WHAT NEEDS TO BE DONE: Start at the top of the records and, please, print each line exactly through the line that contains "وطنٌ لكل أهله", leaving out all pictures.

TASK INPUT:
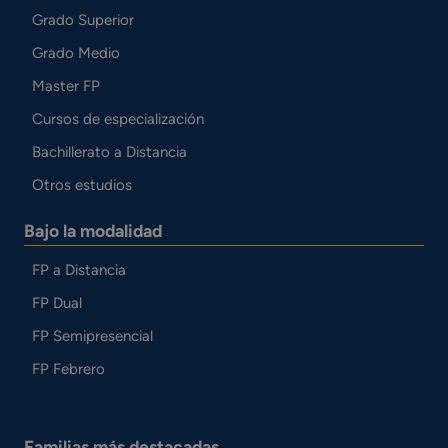
Grado Superior
Grado Medio
Master FP
Cursos de especialización
Bachillerato a Distancia
Otros estudios
Bajo la modalidad
FP a Distancia
FP Dual
FP Semipresencial
FP Febrero
Familias más destacadas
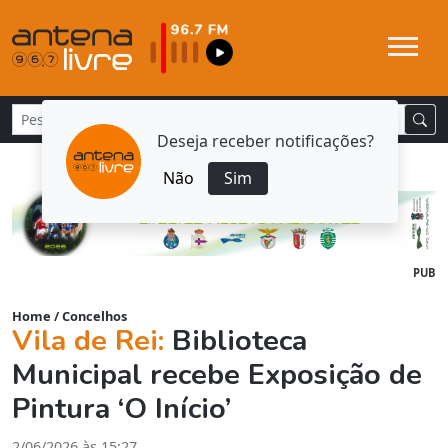
Deseja receber notificações?
Não
Sim
PUB
Home
/
Concelhos
Vila de Rei:
Biblioteca
Municipal recebe Exposição de
Pintura ‘O Início’
2/06/2026 às 15:27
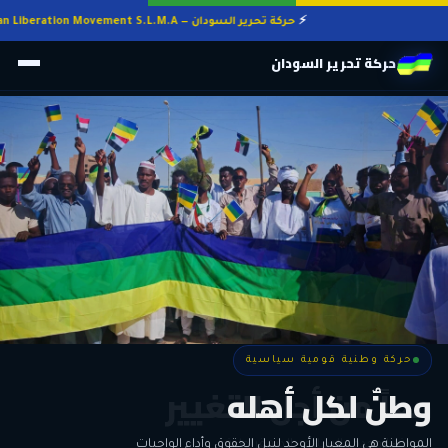
حركة تحرير السودان — Sudan Liberation Movement S.L.M.A
حركة تحرير السودان
حركة وطنية قومية سياسية
حركة وطنية قومية سياسية
وطنٌ لكل أهله
معاً من أجل التغيير
الحرية • الوحدة • السلام • الديمقراطية
المواطنة هي المعيار الأوحد لنيل الحقوق وأداء الواجبات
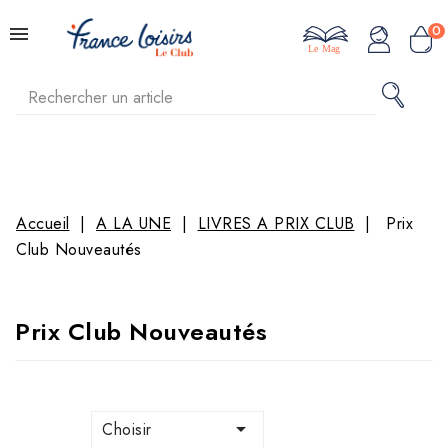
0
Le Mag
Accueil
A LA UNE
LIVRES A PRIX CLUB
Prix
Club Nouveautés
Prix Club Nouveautés

Choisir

RESPONSE BOX:
Grado Superior
Grado Medio
Master FP
Cursos de especialización
Bachillerato a Distancia
Otros estudios
Bajo la modalidad
FP a Distancia
FP Dual
FP Semipresencial
FP Febrero
Familias más destacadas
Deseja receber notificações?
Não
Sim
PUB
Home
/
Concelhos
Vila de Rei:
Biblioteca
Municipal recebe Exposição de
Pintura ‘O Início’
2/06/2026 às 15:27
حركة تحرير السودان — Sudan Liberation Movement S.L.M.A
حركة تحرير السودان
حركة وطنية قومية سياسية
حركة وطنية قومية سياسية
وطنٌ لكل أهله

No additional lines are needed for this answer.